• **Activity**: For the entries below, report every line that includes the word "transparency".

• **Task material**:
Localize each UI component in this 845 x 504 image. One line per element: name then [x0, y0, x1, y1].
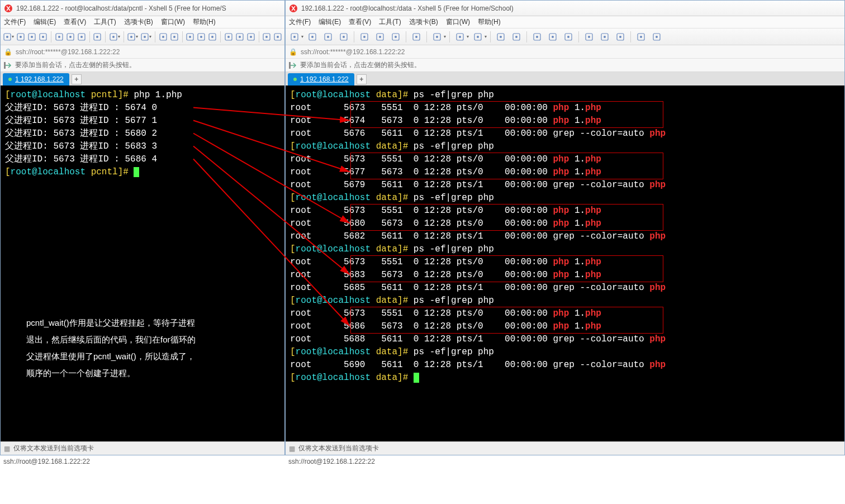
terminal-left[interactable]: [root@localhost pcntl]# php 1.php 父进程ID:… [1, 85, 284, 441]
address-bar[interactable]: 🔒 ssh://root:******@192.168.1.222:22 [286, 45, 844, 59]
reconnect-icon[interactable] [321, 30, 335, 44]
about-icon[interactable] [273, 30, 282, 44]
color-icon[interactable] [140, 30, 149, 44]
paste-icon[interactable] [373, 30, 387, 44]
tile-h-icon[interactable] [598, 30, 611, 44]
terminal-right[interactable]: [root@localhost data]# ps -ef|grep php r… [286, 85, 844, 441]
about-icon[interactable] [650, 30, 663, 44]
copy-icon[interactable] [55, 30, 64, 44]
hint-bar: 要添加当前会话，点击左侧的箭头按钮。 [1, 59, 284, 72]
svg-point-52 [343, 36, 345, 38]
paste-icon[interactable] [66, 30, 75, 44]
session-tab[interactable]: 1 192.168.1.222 [3, 73, 69, 85]
menu-item[interactable]: 编辑(E) [319, 17, 341, 27]
toolbar-separator [578, 31, 579, 42]
svg-point-86 [656, 36, 658, 38]
menu-item[interactable]: 窗口(W) [161, 17, 185, 27]
menu-item[interactable]: 文件(F) [289, 17, 311, 27]
print-icon[interactable] [93, 30, 102, 44]
reconnect-icon[interactable] [27, 30, 36, 44]
svg-point-22 [144, 36, 146, 38]
add-session-arrow-icon[interactable] [288, 60, 298, 70]
lock-icon[interactable] [546, 30, 559, 44]
terminal-cursor [414, 373, 419, 383]
hint-text: 要添加当前会话，点击左侧的箭头按钮。 [15, 60, 136, 70]
status-bar-right: ssh://root@192.168.1.222:22 [285, 455, 845, 468]
add-tab-button[interactable]: + [357, 74, 367, 84]
dropdown-caret-icon[interactable]: ▾ [467, 34, 469, 39]
open-icon[interactable] [306, 30, 319, 44]
toolbar-separator [406, 31, 406, 42]
address-text: ssh://root:******@192.168.1.222:22 [16, 48, 120, 56]
fullscreen-icon[interactable] [530, 30, 544, 44]
prop-icon[interactable] [510, 30, 523, 44]
tile-v-icon[interactable] [614, 30, 627, 44]
disconnect-icon[interactable] [39, 30, 48, 44]
prop-icon[interactable] [170, 30, 179, 44]
menu-item[interactable]: 选项卡(B) [409, 17, 438, 27]
globe-icon[interactable] [109, 30, 118, 44]
add-tab-button[interactable]: + [72, 74, 82, 84]
menu-item[interactable]: 工具(T) [94, 17, 116, 27]
cascade-icon[interactable] [582, 30, 596, 44]
menu-item[interactable]: 帮助(H) [193, 17, 216, 27]
session-tab[interactable]: 1 192.168.1.222 [288, 73, 354, 85]
search-icon[interactable] [77, 30, 86, 44]
menu-item[interactable]: 选项卡(B) [124, 17, 153, 27]
font-icon[interactable] [127, 30, 136, 44]
menu-item[interactable]: 文件(F) [4, 17, 26, 27]
menu-item[interactable]: 编辑(E) [34, 17, 56, 27]
dropdown-caret-icon[interactable]: ▾ [485, 34, 487, 39]
help-icon[interactable] [262, 30, 271, 44]
titlebar[interactable]: 192.168.1.222 - root@localhost:/data/pcn… [1, 1, 284, 16]
toolbar-separator [51, 31, 51, 42]
disconnect-icon[interactable] [337, 30, 350, 44]
menu-item[interactable]: 帮助(H) [478, 17, 501, 27]
new-session-icon[interactable] [288, 30, 301, 44]
menu-item[interactable]: 窗口(W) [446, 17, 470, 27]
tile-v-icon[interactable] [246, 30, 255, 44]
font-icon[interactable] [453, 30, 467, 44]
new-session-icon[interactable] [3, 30, 12, 44]
lock-icon: 🔒 [4, 48, 12, 56]
cascade-icon[interactable] [224, 30, 233, 44]
menu-item[interactable]: 查看(V) [349, 17, 371, 27]
dropdown-caret-icon[interactable]: ▾ [136, 34, 138, 39]
help-icon[interactable] [634, 30, 648, 44]
address-bar[interactable]: 🔒 ssh://root:******@192.168.1.222:22 [1, 45, 284, 59]
fullscreen-icon[interactable] [186, 30, 194, 44]
star-icon[interactable] [159, 30, 168, 44]
footer-text: 仅将文本发送到当前选项卡 [298, 444, 379, 453]
add-session-arrow-icon[interactable] [3, 60, 13, 70]
tile-h-icon[interactable] [235, 30, 244, 44]
transparency-icon[interactable] [562, 30, 575, 44]
toolbar: ▾▾▾▾ [286, 28, 844, 45]
globe-icon[interactable] [430, 30, 444, 44]
print-icon[interactable] [410, 30, 423, 44]
menu-item[interactable]: 查看(V) [64, 17, 86, 27]
dropdown-caret-icon[interactable]: ▾ [444, 34, 446, 39]
svg-point-58 [395, 36, 397, 38]
svg-point-78 [588, 36, 590, 38]
open-icon[interactable] [16, 30, 25, 44]
titlebar[interactable]: 192.168.1.222 - root@localhost:/data - X… [286, 1, 844, 16]
dropdown-caret-icon[interactable]: ▾ [118, 34, 120, 39]
search-icon[interactable] [389, 30, 402, 44]
xshell-window-left: 192.168.1.222 - root@localhost:/data/pcn… [0, 0, 285, 455]
svg-point-20 [130, 36, 132, 38]
star-icon[interactable] [494, 30, 507, 44]
dropdown-caret-icon[interactable]: ▾ [149, 34, 151, 39]
footer-bar: ▦ 仅将文本发送到当前选项卡 [1, 441, 284, 455]
toolbar-separator [426, 31, 427, 42]
svg-point-40 [265, 36, 268, 38]
dropdown-caret-icon[interactable]: ▾ [12, 34, 14, 39]
svg-point-62 [436, 36, 438, 38]
toolbar-separator [630, 31, 631, 42]
dropdown-caret-icon[interactable]: ▾ [301, 34, 303, 39]
menu-item[interactable]: 工具(T) [379, 17, 401, 27]
lock-icon[interactable] [197, 30, 206, 44]
color-icon[interactable] [471, 30, 485, 44]
svg-rect-43 [4, 62, 6, 69]
copy-icon[interactable] [358, 30, 371, 44]
transparency-icon[interactable] [208, 30, 217, 44]
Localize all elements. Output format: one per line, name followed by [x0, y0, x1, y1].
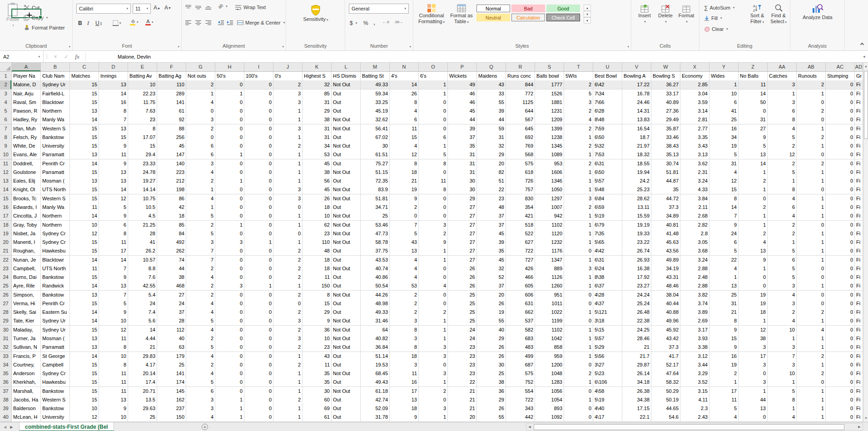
- cell-T16[interactable]: 2: [564, 203, 593, 212]
- cell-W40[interactable]: 54.6: [651, 413, 680, 422]
- cell-H8[interactable]: 0: [215, 133, 244, 142]
- cell-AB1[interactable]: Runouts: [797, 72, 826, 81]
- increase-decimal-button[interactable]: ←.0: [382, 20, 389, 24]
- cell-K24[interactable]: 11: [303, 273, 332, 282]
- cell-Z24[interactable]: 0: [739, 273, 768, 282]
- cell-Y40[interactable]: 4: [709, 413, 739, 422]
- column-header-L[interactable]: L: [332, 63, 361, 72]
- cell-J13[interactable]: 1: [273, 177, 303, 186]
- cell-K15[interactable]: 26: [303, 194, 332, 203]
- cell-AB39[interactable]: 1: [797, 404, 826, 413]
- cell-G28[interactable]: 4: [186, 308, 215, 317]
- cell-G13[interactable]: 2: [186, 177, 215, 186]
- cell-S31[interactable]: 1042: [535, 334, 564, 343]
- cell-Y9[interactable]: 19: [709, 142, 739, 151]
- row-header-22[interactable]: 22: [0, 256, 12, 265]
- cell-Y29[interactable]: 8: [709, 317, 739, 326]
- cell-AC32[interactable]: 0: [826, 343, 855, 352]
- cell-L7[interactable]: Not Out: [332, 124, 361, 134]
- cell-J10[interactable]: 1: [273, 150, 303, 159]
- cell-D3[interactable]: 14: [99, 89, 128, 99]
- cell-B1[interactable]: Club Nam: [41, 72, 70, 81]
- cell-Q21[interactable]: 35: [477, 247, 506, 256]
- cell-O19[interactable]: 2: [419, 229, 448, 238]
- scroll-up-button[interactable]: ▲: [863, 63, 868, 70]
- cell-W23[interactable]: 34.19: [651, 264, 680, 273]
- cell-K32[interactable]: 23: [303, 343, 332, 352]
- cell-E26[interactable]: 5.4: [128, 291, 157, 300]
- cell-J40[interactable]: 1: [273, 413, 303, 422]
- cell-S27[interactable]: 1011: [535, 299, 564, 308]
- cell-N24[interactable]: 4: [390, 273, 419, 282]
- cell-J23[interactable]: 2: [273, 264, 303, 273]
- cell-A39[interactable]: Balderson: [12, 404, 41, 413]
- cell-H23[interactable]: 0: [215, 264, 244, 273]
- row-header-27[interactable]: 27: [0, 299, 12, 308]
- cell-U8[interactable]: 6\50: [593, 133, 622, 142]
- cell-A31[interactable]: Turner, Ja: [12, 334, 41, 343]
- cell-G15[interactable]: 4: [186, 194, 215, 203]
- cell-B21[interactable]: Hawkesbu: [41, 247, 70, 256]
- cell-AD16[interactable]: Fi: [855, 203, 863, 212]
- cell-T30[interactable]: 1: [564, 326, 593, 335]
- cell-AB36[interactable]: 0: [797, 378, 826, 387]
- cell-I13[interactable]: 0: [244, 177, 273, 186]
- cell-T12[interactable]: 1: [564, 168, 593, 177]
- cell-N26[interactable]: 2: [390, 291, 419, 300]
- cell-H35[interactable]: 0: [215, 369, 244, 378]
- row-header-17[interactable]: 17: [0, 212, 12, 221]
- row-header-6[interactable]: 6: [0, 115, 12, 124]
- cell-R12[interactable]: 618: [506, 168, 535, 177]
- cell-AD38[interactable]: Fi: [855, 396, 863, 405]
- cell-K8[interactable]: 31: [303, 133, 332, 142]
- cell-V39[interactable]: 17.15: [622, 404, 651, 413]
- cell-C28[interactable]: 14: [70, 308, 99, 317]
- cell-AD39[interactable]: Fi: [855, 404, 863, 413]
- cell-P18[interactable]: 27: [448, 221, 477, 230]
- cell-U4[interactable]: 7\66: [593, 98, 622, 107]
- cell-AD35[interactable]: Fi: [855, 369, 863, 378]
- cell-AA2[interactable]: 3: [768, 80, 797, 89]
- cell-W14[interactable]: 35: [651, 185, 680, 194]
- cell-N14[interactable]: 19: [390, 185, 419, 194]
- cell-L14[interactable]: Not Out: [332, 185, 361, 194]
- new-sheet-button[interactable]: +: [202, 424, 208, 430]
- cell-AA24[interactable]: 5: [768, 273, 797, 282]
- cell-AA1[interactable]: Catches: [768, 72, 797, 81]
- cell-G9[interactable]: 6: [186, 142, 215, 151]
- cell-X1[interactable]: Economy: [680, 72, 709, 81]
- cell-V37[interactable]: 26.38: [622, 387, 651, 396]
- cell-K21[interactable]: 48: [303, 247, 332, 256]
- cell-G2[interactable]: 2: [186, 80, 215, 89]
- cell-AA22[interactable]: 6: [768, 256, 797, 265]
- cell-K3[interactable]: 85: [303, 89, 332, 99]
- column-header-T[interactable]: T: [564, 63, 593, 72]
- cell-D17[interactable]: 9: [99, 212, 128, 221]
- cell-E1[interactable]: Batting Av: [128, 72, 157, 81]
- cell-O33[interactable]: 3: [419, 352, 448, 361]
- fill-button[interactable]: Fill▾: [704, 15, 722, 21]
- cell-W31[interactable]: 43.42: [651, 334, 680, 343]
- cell-R36[interactable]: 752: [506, 378, 535, 387]
- cell-F16[interactable]: 42: [157, 203, 186, 212]
- cell-P16[interactable]: 27: [448, 203, 477, 212]
- cell-AB2[interactable]: 2: [797, 80, 826, 89]
- cell-D12[interactable]: 13: [99, 168, 128, 177]
- cell-X15[interactable]: 3.84: [680, 194, 709, 203]
- cell-Z32[interactable]: 3: [739, 343, 768, 352]
- cell-P26[interactable]: 25: [448, 291, 477, 300]
- cell-AC19[interactable]: 0: [826, 229, 855, 238]
- cut-button[interactable]: Cut: [24, 5, 40, 10]
- cell-D32[interactable]: 8: [99, 343, 128, 352]
- cell-G10[interactable]: 6: [186, 150, 215, 159]
- cell-A33[interactable]: Francis, P: [12, 352, 41, 361]
- cell-Q36[interactable]: 38: [477, 378, 506, 387]
- cell-W35[interactable]: 47.64: [651, 369, 680, 378]
- cell-J1[interactable]: 0's: [273, 72, 303, 81]
- cell-P3[interactable]: 46: [448, 89, 477, 99]
- cell-R38[interactable]: 722: [506, 396, 535, 405]
- cell-D23[interactable]: 7: [99, 264, 128, 273]
- cell-W13[interactable]: 44.87: [651, 177, 680, 186]
- analyze-data-button[interactable]: Analyze Data: [801, 4, 834, 20]
- cell-B27[interactable]: Penrith Cr: [41, 299, 70, 308]
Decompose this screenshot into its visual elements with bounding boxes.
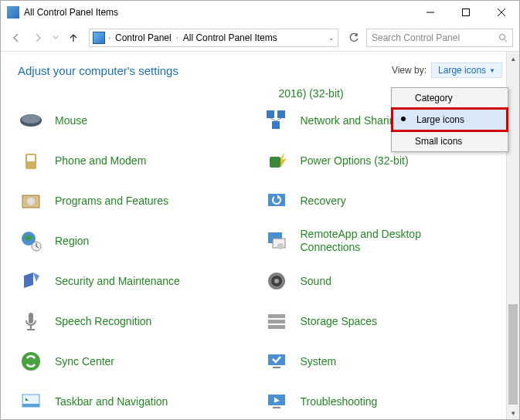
system-icon [263,348,290,374]
svg-line-5 [505,39,507,42]
view-by-label: View by: [392,65,427,76]
item-label: Storage Spaces [301,315,378,328]
item-label: Recovery [301,195,346,208]
up-button[interactable] [64,29,83,47]
titlebar: All Control Panel Items [1,1,519,24]
breadcrumb-separator: › [108,34,110,42]
view-by-selector[interactable]: Large icons ▼ [431,63,502,78]
arrow-right-icon [32,32,43,43]
back-button[interactable] [7,29,25,47]
programs-icon [18,188,44,214]
remoteapp-icon [263,228,290,254]
forward-button[interactable] [29,29,47,47]
refresh-button[interactable] [345,29,363,47]
svg-rect-34 [268,325,285,329]
view-by-value: Large icons [438,65,486,76]
mouse-icon [18,107,44,134]
svg-rect-15 [270,157,280,168]
item-region[interactable]: Region [18,228,257,254]
network-icon [263,107,290,134]
svg-point-35 [22,352,40,371]
chevron-down-icon [53,35,59,41]
item-label: Region [55,235,89,248]
taskbar-icon [18,388,44,415]
item-programs-features[interactable]: Programs and Features [18,188,257,214]
maximize-icon [462,8,470,16]
item-troubleshooting[interactable]: Troubleshooting [263,388,503,415]
sync-icon [18,348,44,374]
view-by-control: View by: Large icons ▼ [392,63,502,78]
close-button[interactable] [484,1,519,24]
partial-item-left [55,87,279,100]
phone-icon [18,147,44,174]
arrow-left-icon [11,32,22,43]
svg-rect-1 [463,9,470,16]
svg-rect-41 [273,407,280,408]
item-security-maintenance[interactable]: Security and Maintenance [18,268,257,294]
recovery-icon [263,188,290,214]
scroll-up-button[interactable]: ▴ [507,52,519,65]
dropdown-item-category[interactable]: Category [392,88,508,108]
item-label: Phone and Modem [55,154,146,168]
window-title: All Control Panel Items [24,7,413,18]
breadcrumb-root[interactable]: Control Panel [114,31,173,45]
svg-rect-33 [268,320,285,323]
navbar: › Control Panel › All Control Panel Item… [1,24,519,52]
item-label: Power Options (32-bit) [301,154,409,168]
search-box[interactable]: Search Control Panel [366,29,513,47]
maximize-button[interactable] [448,1,484,24]
item-system[interactable]: System [263,348,503,374]
scroll-down-button[interactable]: ▾ [507,406,519,419]
item-label: Mouse [55,114,87,127]
svg-line-12 [276,118,281,121]
sound-icon [263,268,290,294]
item-taskbar-navigation[interactable]: Taskbar and Navigation [18,388,257,415]
address-bar[interactable]: › Control Panel › All Control Panel Item… [89,29,338,47]
item-storage-spaces[interactable]: Storage Spaces [263,308,503,334]
dropdown-item-large-icons[interactable]: Large icons [393,110,506,130]
breadcrumb-separator: › [176,34,178,42]
item-label: Security and Maintenance [55,275,180,288]
speech-icon [18,308,44,334]
item-label: Sync Center [55,355,114,368]
dropdown-label: Large icons [416,114,464,125]
svg-rect-8 [267,110,274,118]
item-remoteapp[interactable]: RemoteApp and Desktop Connections [263,228,503,254]
search-placeholder: Search Control Panel [372,32,460,43]
item-speech-recognition[interactable]: Speech Recognition [18,308,257,334]
storage-icon [263,308,290,334]
svg-point-7 [22,114,40,124]
page-heading: Adjust your computer's settings [18,64,178,77]
item-label: Speech Recognition [55,315,151,328]
dropdown-item-small-icons[interactable]: Small icons [392,131,508,151]
item-recovery[interactable]: Recovery [263,188,503,214]
svg-rect-10 [272,121,280,129]
item-mouse[interactable]: Mouse [18,107,257,134]
item-sync-center[interactable]: Sync Center [18,348,257,374]
selected-bullet-icon [401,117,406,121]
recent-locations-button[interactable] [50,29,61,47]
scroll-thumb[interactable] [508,304,518,405]
heading-row: Adjust your computer's settings View by:… [1,52,519,84]
address-dropdown-icon[interactable]: ⌄ [328,34,335,42]
dropdown-label: Small icons [415,136,462,147]
items-grid: Mouse Network and Sharing Center Phone a… [18,107,502,415]
breadcrumb-current[interactable]: All Control Panel Items [182,31,279,45]
item-label: Sound [301,275,331,288]
minimize-button[interactable] [413,1,448,24]
view-by-dropdown: Category Large icons Small icons [391,87,508,152]
dropdown-label: Category [415,93,453,103]
item-label: Programs and Features [55,195,168,208]
scroll-track[interactable] [507,65,519,406]
svg-point-4 [500,34,505,39]
security-icon [18,268,44,294]
search-icon [498,33,508,42]
svg-rect-37 [273,367,280,368]
svg-rect-9 [277,110,285,118]
svg-point-25 [277,243,284,249]
control-panel-icon [7,6,19,19]
item-phone-modem[interactable]: Phone and Modem [18,147,257,174]
item-label: System [301,355,337,368]
close-icon [498,8,505,16]
item-sound[interactable]: Sound [263,268,503,294]
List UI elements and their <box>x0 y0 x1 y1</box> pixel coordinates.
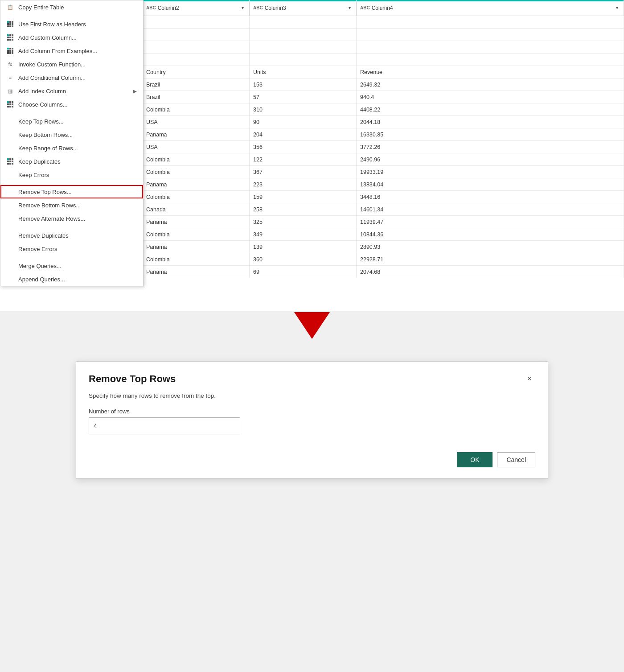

• **Answer to this problem**:
transparency-icon[interactable] [562, 30, 575, 44]
transparency-icon[interactable] [208, 30, 217, 44]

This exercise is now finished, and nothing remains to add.